We present region-based, fully convolutional networks for accurate and efficient object detection. In contrast to previous region-based detectors such as Fast/Faster R-CNN [6, 18] that apply a costly per-region subnetwork hundreds of times, our region-based detector is fully convolutional with almost all computation shared on the entire image. To achieve this goal, we propose position-sensitive score maps to address a dilemma between translation-invariance in image classification and translation-variance in object detection. Our method can thus naturally adopt fully convolutional image classifier backbones, such as the latest Residual Networks (ResNets) [9], for object detection. We show competitive results on the PASCAL VOC datasets (e.g., 83.6% mAP on the 2007 set) with the 101-layer ResNet. Meanwhile, our result is achieved at a test-time speed of 170ms per image, 2.5-20× faster than the Faster R-CNN counterpart.
我们提出了基于区域的全卷积网络,以实现准确和高效的目标检测。与先前的基于区域的检测器(如Fast/Faster R-CNN [6,18])相比,这些检测器应用昂贵的每个区域子网络数百次,我们的基于区域的检测器是全卷积的,几乎所有计算都在整张图像上共享。为了实现这一目标,我们提出了位置敏感分数图,以解决图像分类中的平移不变性与目标检测中的平移变化之间的困境。因此,我们的方法可以自然地采用全卷积图像分类器的主干网络,如最新的残差网络(ResNets)[9],用于目标检测。我们使用101层ResNet在PASCAL VOC数据集上展示了具有竞争力的结果(例如,2007数据集上83.6%的mAP)。同时,我们的测试结果是以每张图像170ms的测试速度实现的,比Faster R-CNN对应部分速度快2.5-20倍。
A prevalent family [8, 6, 18] of deep networks for object detection can be divided into two subnetworks by the Region-of-Interest (RoI) pooling layer [6]: (i) a shared, “fully convolutional” subnetwork independent of RoIs, and (ii) an RoI-wise subnetwork that does not share computation. This decomposition [8] was historically resulted from the pioneering classification architectures, such as AlexNet [10] and VGG Nets [23], that consist of two subnetworks by design —— a convolutional subnetwork ending with a spatial pooling layer, followed by several fully-connected (fc) layers. Thus the (last) spatial pooling layer in image classification networks is naturally turned into the RoI pooling layer in object detection networks [8, 6, 18].
流行的目标检测深度网络家族[8,6,18]通过感兴趣区域(RoI)池化层[6]可以划分成两个子网络:(1)独立于RoI的共享“全卷积”子网络,(ii)不共享计算的RoI子网络。这种分解[8]以往是由开创性的分类架构产生的,例如AlexNet[10]和VGG Nets[23]等,在设计上它由两个子网络组成——一个卷积子网络以空间池化层结束,后面是几个全连接(fc)层。因此,图像分类网络中的(最后一个)空间池化层在目标检测网络中[8,6,18]自然地变成了RoI池化层。

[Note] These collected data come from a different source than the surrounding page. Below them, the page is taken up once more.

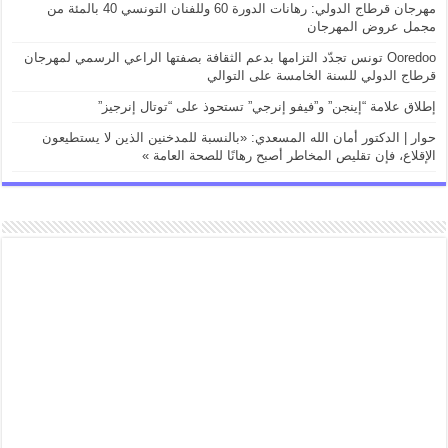
مهرجان قرطاج الدولي: رهانات الدورة 60 وللفنان التونسي 40 بالمئة من
مجمل عروض المهرجان
Ooredoo تونس تجدّد التزامها بدعم الثقافة بصفتها الراعي الرسمي لمهرجان
قرطاج الدولي للسنة الخامسة على التوالي
إطلاق علامة “إينجن” و”فيفو إنرجي” تستحوذ على “توتال إنرجيز”
حوار | الدكتور أمان الله المسعدي: «بالنسبة للمدخنين الذين لا يستطيعون
الإقلاع، فإن تقليص المخاطر أصبح رهانًا للصحة العامة »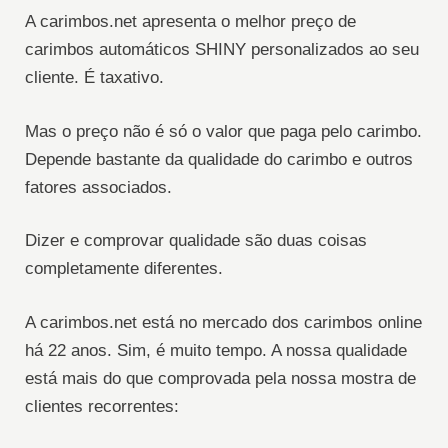
A carimbos.net apresenta o melhor preço de
carimbos automáticos SHINY personalizados ao seu
cliente. É taxativo.
Mas o preço não é só o valor que paga pelo carimbo.
Depende bastante da qualidade do carimbo e outros
fatores associados.
Dizer e comprovar qualidade são duas coisas
completamente diferentes.
A carimbos.net está no mercado dos carimbos online
há 22 anos. Sim, é muito tempo. A nossa qualidade
está mais do que comprovada pela nossa mostra de
clientes recorrentes: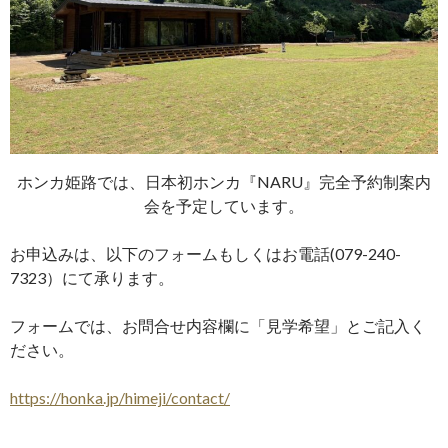
ホンカ姫路では、日本初ホンカ『NARU』完全予約制案内
会を予定しています。
お申込みは、以下のフォームもしくはお電話(079-240-
7323）にて承ります。
フォームでは、お問合せ内容欄に「見学希望」とご記入く
ださい。
https://honka.jp/himeji/contact/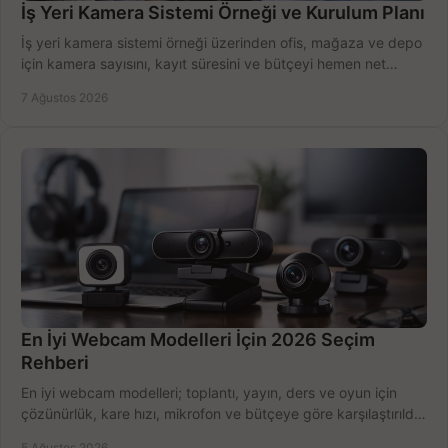
İş Yeri Kamera Sistemi Örneği ve Kurulum Planı
İş yeri kamera sistemi örneği üzerinden ofis, mağaza ve depo
için kamera sayısını, kayıt süresini ve bütçeyi hemen net
belirleyin ve doğru ürünleri seçin.
7 Ağustos 2026
En İyi Webcam Modelleri İçin 2026 Seçim
Rehberi
En iyi webcam modelleri; toplantı, yayın, ders ve oyun için
çözünürlük, kare hızı, mikrofon ve bütçeye göre karşılaştırıldı.
Satın alma ipuçları burada.
5 Ağustos 2026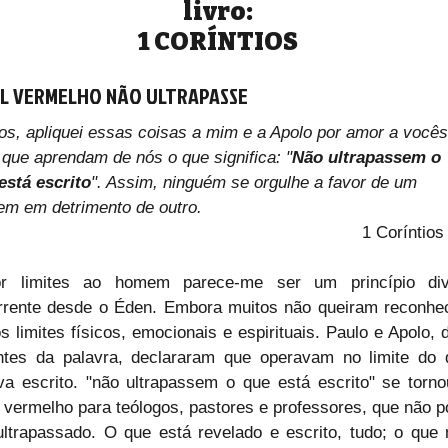
livro:
1 CORÍNTIOS
AL VERMELHO NÃO ULTRAPASSE
os, apliquei essas coisas a mim e a Apolo por amor a vocês
 que aprendam de nós o que significa: "
Não ultrapassem o 
está escrito
". Assim, ninguém se orgulhe a favor de um 
m em detrimento de outro.
1 Coríntios
r limites ao homem parece-me ser um princípio divi
rrente desde o Éden. Embora muitos não queiram reconhece
s limites físicos, emocionais e espirituais. Paulo e Apolo, d
ntes da palavra, declararam que operavam no limite do q
va escrito. "não ultrapassem o que está escrito" se torno
l vermelho para teólogos, pastores e professores, que não p
ultrapassado. O que está revelado e escrito, tudo; o que 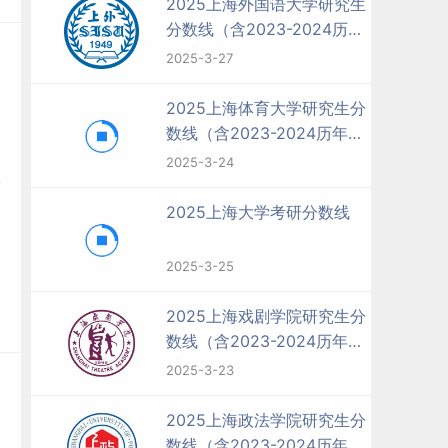
2025上海外国语大学研究生
分数线（含2023-2024历年
复试）
2025-3-27
2025上海体育大学研究生分
数线（含2023-2024历年复
试）
2025-3-24
2025上海大学考研分数线
2025-3-25
2025上海戏剧学院研究生分
数线（含2023-2024历年复
试）
2025-3-23
2025上海政法学院研究生分
数线（含2023-2024历年复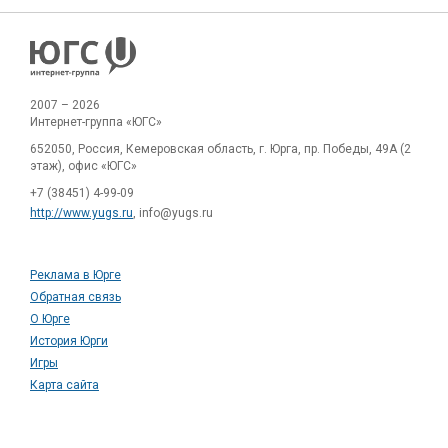
2007 – 2026
Интернет-группа «ЮГС»
652050, Россия, Кемеровская область, г. Юрга, пр. Победы, 49А (2
этаж), офис «ЮГС»
+7 (38451) 4-99-09
http://www.yugs.ru
, info@yugs.ru
Реклама в Юрге
Обратная связь
О Юрге
История Юрги
Игры
Карта сайта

But recent state-of-the-art image classification networks such as Residual Nets (ResNets) [9] and GoogLeNets [24, 26] are by design fully convolutional. By analogy, it appears natural to use all convolutional layers to construct the shared, convolutional subnetwork in the object detection architecture, leaving the RoI-wise subnetwork no hidden layer. However, as empirically investigated in this work, this naïve solution turns out to have considerably inferior detection accuracy that does not match the network’s superior classification accuracy. To remedy this issue, in the ResNet paper [9] the RoI pooling layer of the Faster R-CNN detector [18] is unnaturally inserted between two sets of convolutional layers —— this creates a deeper RoI-wise subnetwork that improves accuracy, at the cost of lower speed due to the unshared per-RoI computation.
但是最近最先进的图像分类网络,如ResNet(ResNets)[9]和GoogLeNets[24,26]是全卷积的。通过类比,在目标检测架构中使用所有卷积层来构建共享的卷积子网络似乎是很自然的,使得RoI的子网络没有隐藏层。然而,在这项工作中通过经验性的调查发现,这个天真的解决方案有相当差的检测精度,不符合网络的优秀分类精度。为了解决这个问题,在ResNet论文[9]中,Faster R-CNN检测器[18]的RoI池层不自然地插入在两组卷积层之间——这创建了更深的RoI子网络,其改善了精度,由于非共享的RoI计算,因此是以更低的速度为代价。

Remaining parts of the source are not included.